Although there are questions about whether the shops sell illegally imported goods, neither the FVS nor the police see this as their responsibility.
Tukišs said it is not the job of the police, not FVS, to determine the origin of the goods. Ezis, meanwhile, said the police can act only if someone files a complaint alleging a crime such as tax evasion or fraud.
Still, selling old food is clearly a violation of the Central Market’s tenant rules. Given the extent of the fines Solovs and Fildaros have amassed, why are they allowed to continue doing business?
Vladimir Kazarinov, head of the market’s Organization of Trade Department, said a tenant’s contract can be terminated for repeatedly violating market rules, but because the market has no system to track violations, it impossible to determine which companies are repeat offenders.
Marija Piščikova, the head of the market’s Sanitary Department, said she is aware that Solovs and Fildaros frequently incur violations for selling expired food. But she said she considers it a minor issue.
She said her department is mainly concerned with the safety of raw goods that could spoil, not packaged wares.
“We have no concern about Solovs,” she said. “I take it [expired food] along the way, throw it in the trash, and that is all.” Asked by a journalist why she simply throws the food away rather than writing an official report about multiple violations at the stall, she replied, “You can complain about me to the UN.”
After being asked for comment on falsified goods, the FVS arranged an inspection of three Solovs food stalls in late February.
Two inspectors wearing disposable green coats washed their hands and began to comb through one stall’s wares shortly after 10 a.m. Almost immediately they found suspiciously labeled packages plastered with stickers covering up older expiration dates, which they dumped into large, green plastic bags.
Zoja, a woman working at one of the stalls, spoke no Latvian. In Russian she said she had only worked there for two weeks and knew nothing about re-labeling.
“We receive what is brought from the warehouse,” she said. “We do nothing. They supply us with everything.”
All told, 285 kilograms of food were confiscated from the three Solovs stalls, and 1,900 euros in fines — almost as much as the company’s declared profits for the past two years combined — were issued.
But no stalls were closed.
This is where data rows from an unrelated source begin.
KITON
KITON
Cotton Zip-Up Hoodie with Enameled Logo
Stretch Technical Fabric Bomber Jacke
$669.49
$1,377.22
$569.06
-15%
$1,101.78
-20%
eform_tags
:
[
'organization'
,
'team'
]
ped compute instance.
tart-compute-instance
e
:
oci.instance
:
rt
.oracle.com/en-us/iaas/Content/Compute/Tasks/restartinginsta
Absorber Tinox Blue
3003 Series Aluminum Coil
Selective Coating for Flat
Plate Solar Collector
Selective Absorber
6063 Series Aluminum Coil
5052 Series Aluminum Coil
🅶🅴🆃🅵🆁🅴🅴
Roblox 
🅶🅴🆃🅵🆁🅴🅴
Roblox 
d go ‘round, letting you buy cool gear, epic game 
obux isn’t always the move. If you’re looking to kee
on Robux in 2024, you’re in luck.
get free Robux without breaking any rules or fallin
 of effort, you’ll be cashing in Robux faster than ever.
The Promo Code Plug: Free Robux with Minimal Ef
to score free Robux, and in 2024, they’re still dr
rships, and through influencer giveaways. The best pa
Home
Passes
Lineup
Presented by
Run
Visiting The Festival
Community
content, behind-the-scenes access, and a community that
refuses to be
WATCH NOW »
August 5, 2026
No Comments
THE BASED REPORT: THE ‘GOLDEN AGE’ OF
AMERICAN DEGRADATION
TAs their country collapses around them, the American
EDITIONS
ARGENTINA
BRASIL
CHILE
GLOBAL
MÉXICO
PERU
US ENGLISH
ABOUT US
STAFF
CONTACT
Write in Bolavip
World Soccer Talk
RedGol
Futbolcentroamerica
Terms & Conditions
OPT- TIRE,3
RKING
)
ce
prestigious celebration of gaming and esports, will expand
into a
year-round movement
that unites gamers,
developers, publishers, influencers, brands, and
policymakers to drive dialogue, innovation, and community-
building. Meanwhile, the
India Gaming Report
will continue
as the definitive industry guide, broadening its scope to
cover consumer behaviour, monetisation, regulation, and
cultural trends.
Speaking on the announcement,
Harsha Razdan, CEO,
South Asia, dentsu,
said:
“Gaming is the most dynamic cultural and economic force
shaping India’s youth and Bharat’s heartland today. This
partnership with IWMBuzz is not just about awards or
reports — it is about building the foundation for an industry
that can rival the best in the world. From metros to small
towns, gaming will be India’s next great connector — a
On a recent day, “Shanghai” was as crowded as usual, thronging with teenagers from nearby schools and adults looking for a bargain.
One shopper, Dace Liepiņa said she often visits the stalls because they’re easier to navigate and the prices are better than at supermarkets.
“The offerings are very wide,” she said. “Why not use it as an opportunity to save some money?”
But Liepiņa said fake labels give her pause.
“I wouldn’t want to buy an old product because I don’t know exactly how old it is — maybe it’s a month, maybe it’s a year, maybe it’s even more,’’ she said. “Thank God everything has been fine so far, but you can never know.”